Quando estou trabalhando, precisando ler textos em inglês, francês e italiano, aprendendo alemão, recorrendo a noções de grego, hebraico e latim, experimento uma convicção íntima de que devo continuar a explorar esse caminho interdisciplinar, insistindo numa direção distinta do tecnocentrismo e do utilitarismo. Sinto que esta é a pequena parcela que me cabe investigar nesse universo gigantesco cheio de questões interessantes. O humano não cabe nos métodos que constrói.

Quando chego ao final do dia com a sensação de que empreguei todos os esforços que podia para fazer um pequeno avanço na pesquisa, lembro-me de como interpretei a conclusão de “O hobbit”, do autor inglês J. R. R. Tolkien. Numa conversa com Gandalf, o Cinzento, o pequenino Bilbo ouve do mago que, após tantas aventuras, ele pode perceber com um novo olhar que é apenas mais uma pequena pessoa nesse mundão.
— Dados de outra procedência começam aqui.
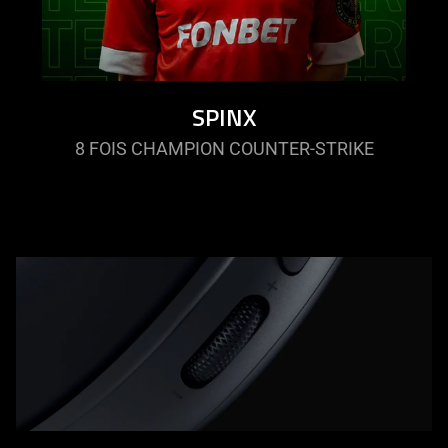
SPINX
8 FOIS CHAMPION COUNTER-STRIKE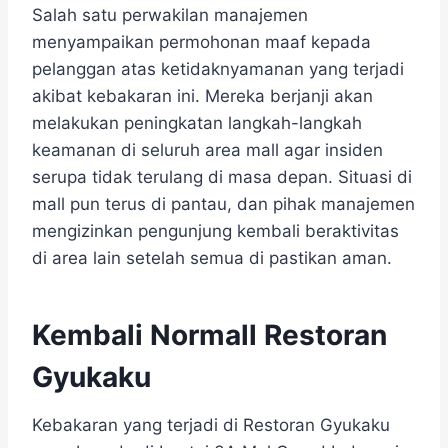
Salah satu perwakilan manajemen
menyampaikan permohonan maaf kepada
pelanggan atas ketidaknyamanan yang terjadi
akibat kebakaran ini. Mereka berjanji akan
melakukan peningkatan langkah-langkah
keamanan di seluruh area mall agar insiden
serupa tidak terulang di masa depan. Situasi di
mall pun terus di pantau, dan pihak manajemen
mengizinkan pengunjung kembali beraktivitas
di area lain setelah semua di pastikan aman.
Kembali Normall Restoran
Gyukaku
Kebakaran yang terjadi di Restoran Gyukaku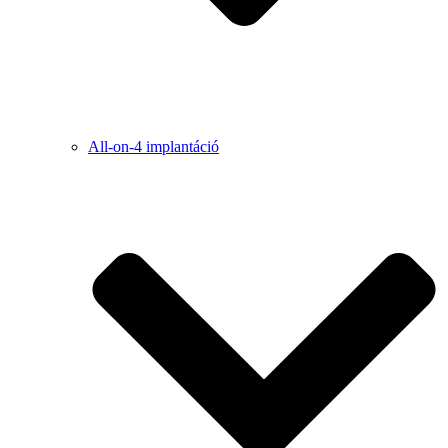
All-on-4 implantáció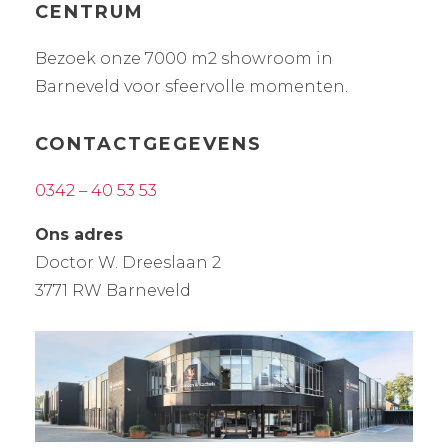
CENTRUM
Bezoek onze 7000 m2 showroom in
Barneveld voor sfeervolle momenten.
CONTACTGEGEVENS
0342 – 40 53 53
Ons adres
Doctor W. Dreeslaan 2
3771 RW Barneveld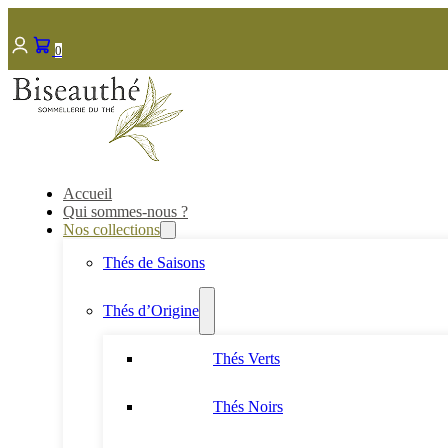
0
Accueil
Qui sommes-nous ?
Nos collections
Thés de Saisons
Thés d’Origine
Thés Verts
Thés Noirs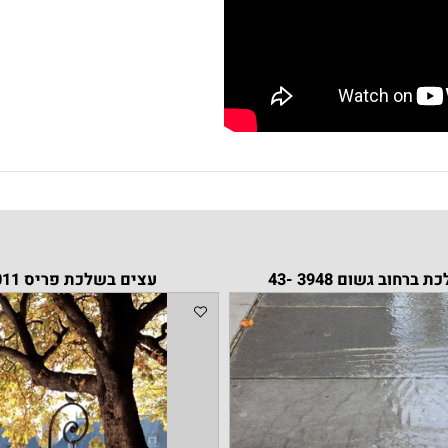
שום 3948 -43
עצים בשלכת פריס 3011 -11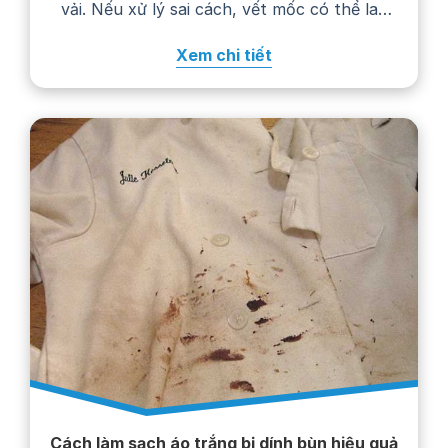
vải. Nếu xử lý sai cách, vết mốc có thể lan
rộng, phai màu hoặc khiến trang phục
Xem chi tiết
nhanh hư hỏng. Trong bài viết…
Cách làm sạch áo trắng bị dính bùn hiệu quả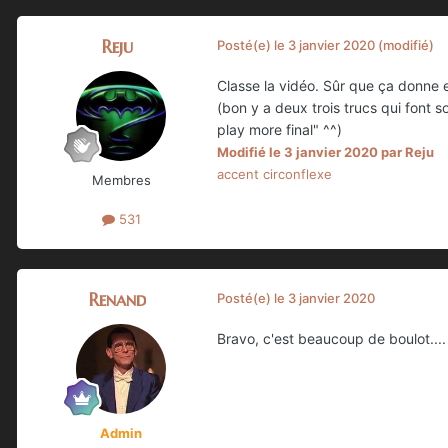
Reju
Posté(e)
le 3 janvier 2020
(modifié)
Classe la vidéo. Sûr que ça donne e
(bon y a deux trois trucs qui font 
play more final" ^^)
Modifié
le 3 janvier 2020
par Reju
accent circonflexe
Membres
531
Renand
Posté(e)
le 3 janvier 2020
Bravo, c'est beaucoup de boulot...
Admin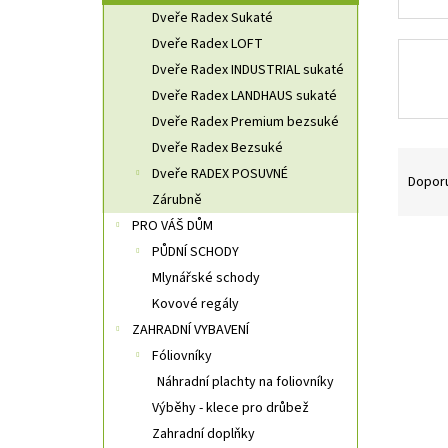
n
Dveře Radex Sukaté
n
Dveře Radex LOFT
í
Dveře Radex INDUSTRIAL sukaté
p
a
Dveře Radex LANDHAUS sukaté
n
Dveře Radex Premium bezsuké
e
Dveře Radex Bezsuké
Ř
l
Dveře RADEX POSUVNÉ
a
Dopor
z
Zárubně
e
PRO VÁŠ DŮM
V
n
PŮDNÍ SCHODY
ý
í
Mlynářské schody
p
p
Kovové regály
i
r
ZAHRADNÍ VYBAVENÍ
s
o
p
d
Fóliovníky
r
u
Náhradní plachty na foliovníky
o
k
Výběhy - klece pro drůbež
d
t
Zahradní doplňky
u
ů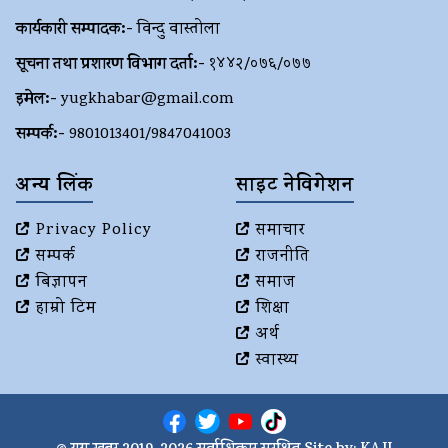
कार्यकारी सम्पादक:-
विन्दु वास्तोला
सूचना तथा प्रशारण विभाग दर्ता:-
१४४२/०७६/०७७
इमेल:-
yugkhabar@gmail.com
सम्पर्क:-
9801013401/9847041003
अन्य लिंक
साइट नेविगेशन
Privacy Policy
समाचार
सम्पर्क
राजनीति
बिज्ञापन
समाज
हाम्रो टिम
शिक्षा
अर्थ
स्वास्थ्य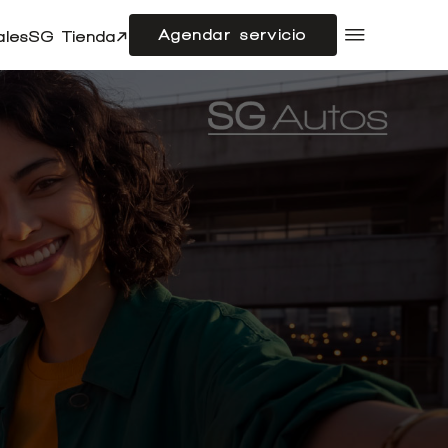
Agendar servicio
ales
SG Tienda
Compramos tu auto
Acerca de SG Autos
Financiamiento
Flotas
Doble cabina
Noticias
Centro de ayuda
es
tro stock en la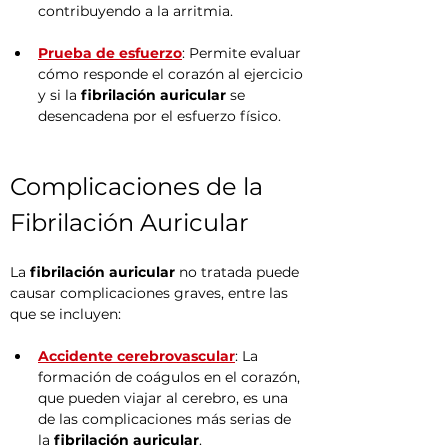
contribuyendo a la arritmia.
Prueba de esfuerzo
: Permite evaluar 
cómo responde el corazón al ejercicio 
y si la 
fibrilación auricular
 se 
desencadena por el esfuerzo físico.
Complicaciones de la 
Fibrilación Auricular
La 
fibrilación auricular
 no tratada puede 
causar complicaciones graves, entre las 
que se incluyen:
Accidente cerebrovascular
: La 
formación de coágulos en el corazón, 
que pueden viajar al cerebro, es una 
de las complicaciones más serias de 
la 
fibrilación auricular
.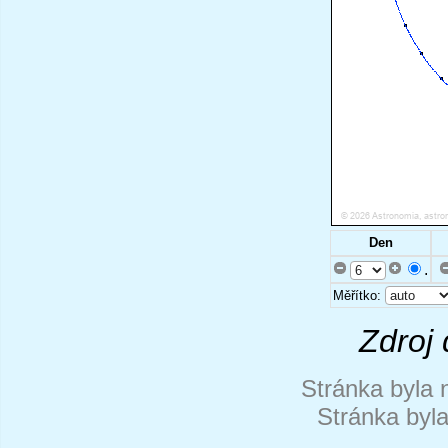
Den
.
Měřítko:
Zdroj 
Stránka byla 
Stránka byl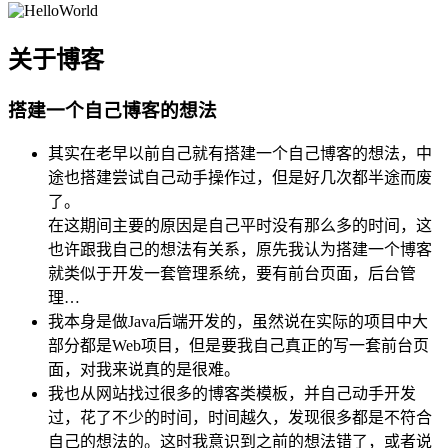
关于博客
搭建一个自己博客的想法
其实在老早以前自己就有搭建一个自己博客的想法，中
途也搭建尝试自己动手操作过，但是好几次都半途而废
了。
在这期间主要的原因是自己平时没有那么多的时间，这
也许跟我自己的想法有关系，原先我认为搭建一个博客
就类似于开发一套管理系统，要有前台页面，后台管
理…
我本身是做Java后端开发的，虽然说在实际的项目中大
部分都是Web项目，但是要我自己真正的写一套前台页
面，对我来说真的是很难。
我也从网站找过很多的博客类模板，并自己动手开发
过，花了不少的时间，时间越久，发现很多都是不符合
自己的想法的。这时我意识到之前的想法错了，或者说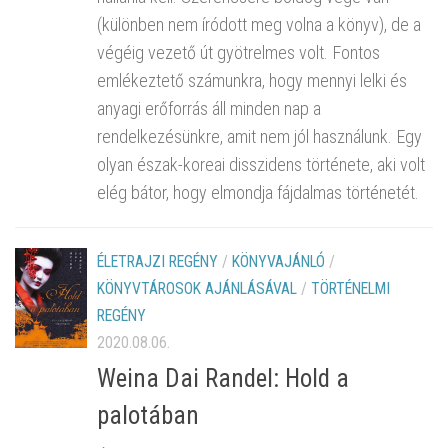
(különben nem íródott meg volna a könyv), de a
végéig vezető út gyötrelmes volt. Fontos
emlékeztető számunkra, hogy mennyi lelki és
anyagi erőforrás áll minden nap a
rendelkezésünkre, amit nem jól használunk. Egy
olyan észak-koreai disszidens története, aki volt
elég bátor, hogy elmondja fájdalmas történetét.
ÉLETRAJZI REGÉNY
/
KÖNYVAJÁNLÓ
/
KÖNYVTÁROSOK AJÁNLÁSÁVAL
/
TÖRTÉNELMI
REGÉNY
2020.08.06.
Weina Dai Randel: Hold a
palotában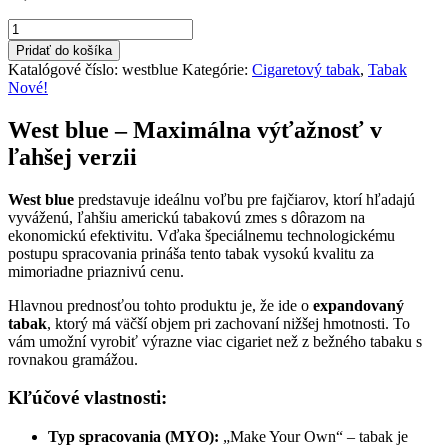
množstvo
Tabak
Pridať do košíka
West
Katalógové číslo:
westblue
Kategórie:
Cigaretový tabak
,
Tabak
Blue
Nové!
30g
-
West blue – Maximálna výťažnosť v
Nový
ľahšej verzii
kolok
"H"
11.90
West blue
predstavuje ideálnu voľbu pre fajčiarov, ktorí hľadajú
€
vyváženú, ľahšiu americkú tabakovú zmes s dôrazom na
ekonomickú efektivitu. Vďaka špeciálnemu technologickému
postupu spracovania prináša tento tabak vysokú kvalitu za
mimoriadne priaznivú cenu.
Hlavnou prednosťou tohto produktu je, že ide o
expandovaný
tabak
, ktorý má väčší objem pri zachovaní nižšej hmotnosti. To
vám umožní vyrobiť výrazne viac cigariet než z bežného tabaku s
rovnakou gramážou.
Kľúčové vlastnosti:
Typ spracovania (MYO):
„Make Your Own“ – tabak je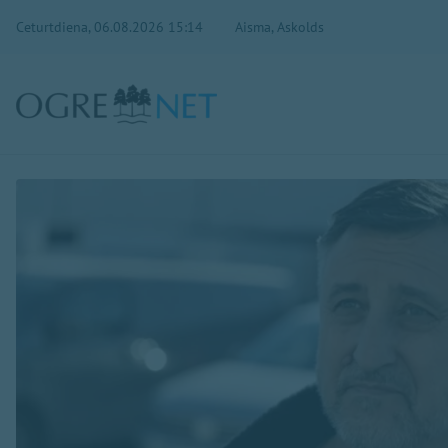
Ceturtdiena, 06.08.2026 15:14
Aisma, Askolds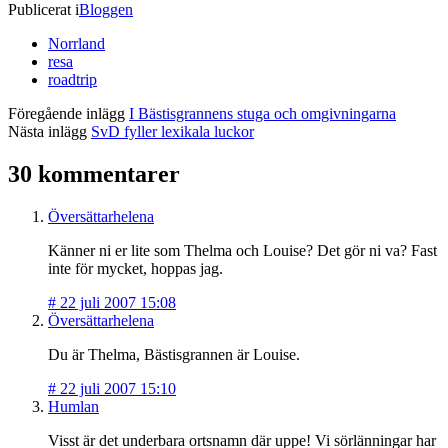
Publicerat i
Bloggen
Norrland
resa
roadtrip
Föregående inlägg
I Bästisgrannens stuga och omgivningarna
Nästa inlägg
SvD fyller lexikala luckor
30 kommentarer
Översättarhelena
Känner ni er lite som Thelma och Louise? Det gör ni va? Fast
inte för mycket, hoppas jag.
#
22 juli 2007 15:08
Översättarhelena
Du är Thelma, Bästisgrannen är Louise.
#
22 juli 2007 15:10
Humlan
Visst är det underbara ortsnamn där uppe! Vi sörlänningar har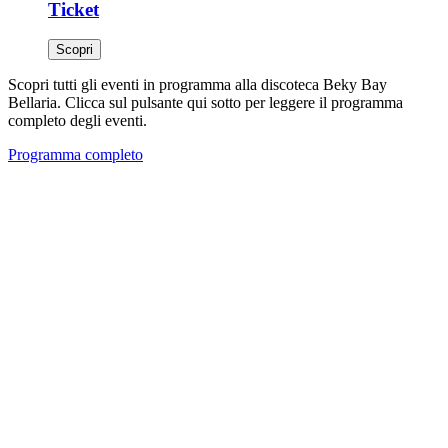
Ticket
Scopri
Scopri tutti gli eventi in programma alla discoteca Beky Bay
Bellaria. Clicca sul pulsante qui sotto per leggere il programma
completo degli eventi.
Programma completo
Se tivesse ficado em sua casa, no Condado, a toca onde os hobbits se escondem do “mundão”, Bilbo jamais teria tomado consciência de sua pequenez e ainda estaria satisfeito com a barriga cheia e a despensa entupida. Bilbo passou dos celeiros às estradas, apostando que mais rico é aquele que caminha sem nunca acabar de chegar.